Texas Dance Theatre (TDT), a classically trained company with a contemporary flair, opened its first season on September 25, 2009 with a new work by celebrated Fort Worth choreographer Bruce Wood. The company was founded by TDT Artistic Director Wil McKnight.

Manny Mendoza caught up with Wood in September for a story about Texas Dance Theatre and the premiere of his A Prayer for Mary Catherine at Scott Theatre. He and TDT artistic director Wil McKnight met at the Sundance Square boot store where Wood works.

"He said he was a choreographer and was trying to start a dance company," Wood says. "The girl who he was with told him that I had had a dance company. I said we should talk, and that maybe I could give him some advice as to avoid making the same mistakes I had made. So we met some time later and it turned out that our professional backgrounds were similar, so it was easy to talk to him."

Here are excerpts from an email response to Mendoza's questions:

What experience did you bring to the conversation with Wil?

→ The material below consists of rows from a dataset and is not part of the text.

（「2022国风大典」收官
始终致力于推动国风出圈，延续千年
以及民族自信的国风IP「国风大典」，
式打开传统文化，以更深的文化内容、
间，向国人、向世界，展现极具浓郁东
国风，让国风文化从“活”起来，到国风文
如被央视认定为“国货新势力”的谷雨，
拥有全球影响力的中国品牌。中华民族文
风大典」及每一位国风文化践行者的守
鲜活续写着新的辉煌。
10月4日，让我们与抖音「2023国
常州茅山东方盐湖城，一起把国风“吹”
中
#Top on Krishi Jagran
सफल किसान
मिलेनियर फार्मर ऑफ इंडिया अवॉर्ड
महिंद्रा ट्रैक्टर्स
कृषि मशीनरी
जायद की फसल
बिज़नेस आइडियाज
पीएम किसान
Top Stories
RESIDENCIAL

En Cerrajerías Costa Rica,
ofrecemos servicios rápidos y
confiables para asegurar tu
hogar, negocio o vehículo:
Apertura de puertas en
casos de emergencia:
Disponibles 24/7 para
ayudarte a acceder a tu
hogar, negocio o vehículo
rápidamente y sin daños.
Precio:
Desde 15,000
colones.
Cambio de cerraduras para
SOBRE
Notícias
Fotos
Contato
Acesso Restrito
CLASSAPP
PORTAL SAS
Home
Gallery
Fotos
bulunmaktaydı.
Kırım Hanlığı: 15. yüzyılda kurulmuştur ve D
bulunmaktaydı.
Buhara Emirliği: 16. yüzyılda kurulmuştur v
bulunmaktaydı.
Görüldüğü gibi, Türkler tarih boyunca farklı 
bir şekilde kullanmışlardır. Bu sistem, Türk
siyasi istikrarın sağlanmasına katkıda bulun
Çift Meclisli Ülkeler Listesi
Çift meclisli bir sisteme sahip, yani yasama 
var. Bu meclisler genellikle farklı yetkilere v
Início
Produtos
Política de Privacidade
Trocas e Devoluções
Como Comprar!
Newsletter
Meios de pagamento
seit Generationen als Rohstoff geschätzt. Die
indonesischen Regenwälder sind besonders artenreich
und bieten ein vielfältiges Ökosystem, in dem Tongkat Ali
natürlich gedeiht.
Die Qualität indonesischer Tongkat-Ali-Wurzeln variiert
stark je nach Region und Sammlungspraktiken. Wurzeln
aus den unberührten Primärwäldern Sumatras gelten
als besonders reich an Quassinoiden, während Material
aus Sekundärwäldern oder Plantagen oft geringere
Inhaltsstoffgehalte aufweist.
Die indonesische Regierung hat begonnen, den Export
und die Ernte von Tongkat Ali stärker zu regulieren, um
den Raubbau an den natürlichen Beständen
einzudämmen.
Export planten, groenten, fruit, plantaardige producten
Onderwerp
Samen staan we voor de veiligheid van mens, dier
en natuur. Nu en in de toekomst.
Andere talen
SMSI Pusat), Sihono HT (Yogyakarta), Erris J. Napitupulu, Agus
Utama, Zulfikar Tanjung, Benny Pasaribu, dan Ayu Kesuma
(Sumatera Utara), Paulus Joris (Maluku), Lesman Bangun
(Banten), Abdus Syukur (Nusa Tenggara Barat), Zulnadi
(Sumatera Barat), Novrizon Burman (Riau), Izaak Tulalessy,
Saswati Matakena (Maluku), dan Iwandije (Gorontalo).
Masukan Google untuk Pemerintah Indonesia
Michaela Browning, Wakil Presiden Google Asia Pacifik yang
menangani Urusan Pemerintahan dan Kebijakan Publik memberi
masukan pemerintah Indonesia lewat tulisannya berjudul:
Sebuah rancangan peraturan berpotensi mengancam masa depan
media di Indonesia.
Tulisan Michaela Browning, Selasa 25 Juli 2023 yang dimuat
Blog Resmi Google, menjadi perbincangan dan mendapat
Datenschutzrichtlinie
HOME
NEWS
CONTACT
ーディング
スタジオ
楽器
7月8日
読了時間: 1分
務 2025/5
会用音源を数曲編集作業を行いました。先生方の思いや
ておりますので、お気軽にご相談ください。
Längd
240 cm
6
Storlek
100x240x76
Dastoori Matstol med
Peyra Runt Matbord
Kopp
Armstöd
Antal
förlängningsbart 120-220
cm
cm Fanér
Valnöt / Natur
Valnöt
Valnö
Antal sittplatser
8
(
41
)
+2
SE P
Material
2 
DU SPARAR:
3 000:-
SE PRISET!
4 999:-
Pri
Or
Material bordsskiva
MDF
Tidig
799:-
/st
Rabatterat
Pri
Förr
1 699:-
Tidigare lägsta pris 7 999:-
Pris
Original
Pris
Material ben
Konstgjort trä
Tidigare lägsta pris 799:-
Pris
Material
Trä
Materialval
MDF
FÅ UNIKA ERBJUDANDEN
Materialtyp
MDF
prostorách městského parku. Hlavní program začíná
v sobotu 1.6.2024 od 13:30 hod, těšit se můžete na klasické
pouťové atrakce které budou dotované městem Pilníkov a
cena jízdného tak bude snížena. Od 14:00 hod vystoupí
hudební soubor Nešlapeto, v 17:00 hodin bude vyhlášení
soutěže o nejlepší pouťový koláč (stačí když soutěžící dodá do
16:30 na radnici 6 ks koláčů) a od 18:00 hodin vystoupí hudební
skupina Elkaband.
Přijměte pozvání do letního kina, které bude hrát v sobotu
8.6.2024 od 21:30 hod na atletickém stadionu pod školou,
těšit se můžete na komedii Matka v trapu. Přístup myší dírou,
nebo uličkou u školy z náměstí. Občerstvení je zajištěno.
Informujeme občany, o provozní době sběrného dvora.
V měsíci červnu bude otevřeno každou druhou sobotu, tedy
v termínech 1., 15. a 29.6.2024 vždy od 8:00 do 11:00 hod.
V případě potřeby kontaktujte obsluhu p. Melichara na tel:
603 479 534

I know how hard it is to start something like a dance company, and I wished I would have had someone like me help me out. Because when I started my company, no one in the performing arts community was very supportive. Fort Worth is a very turf-protective kind of place, and everyone is seen as competition as opposed to colleagues. It's a different mindset here than had been my professional experience, as it was Wil's. I hadn't choreographed since I closed the company. I honestly couldn't get any work in the area. So when Wil and I talked, I told him that I could do a small piece for his company and that may help with getting some attention for his own work. I was just trying to help a fellow artist out. So after their initial premiere last spring, it worked out that I could do a small piece for the beginning of their new season.

Tell me about the new piece.

The new dance I am doing is called A Prayer for Mary Catherine.

The music is Patrick Doyle and Leonard Cohen. It's a very small dance in three sections. The dance came about because I was trying to find a vocabulary for the dance that seemed to fit the dancers in the company. I also noticed that the rest of the program was going to be contemporary in style and music, so I thought I would do something that would show off another side to the company, something feminine, lyrical and emotional. I also decided that I would do it on pointe, as opposed to my usual vocabulary of doing it either in bare feet or some other kind of shoes.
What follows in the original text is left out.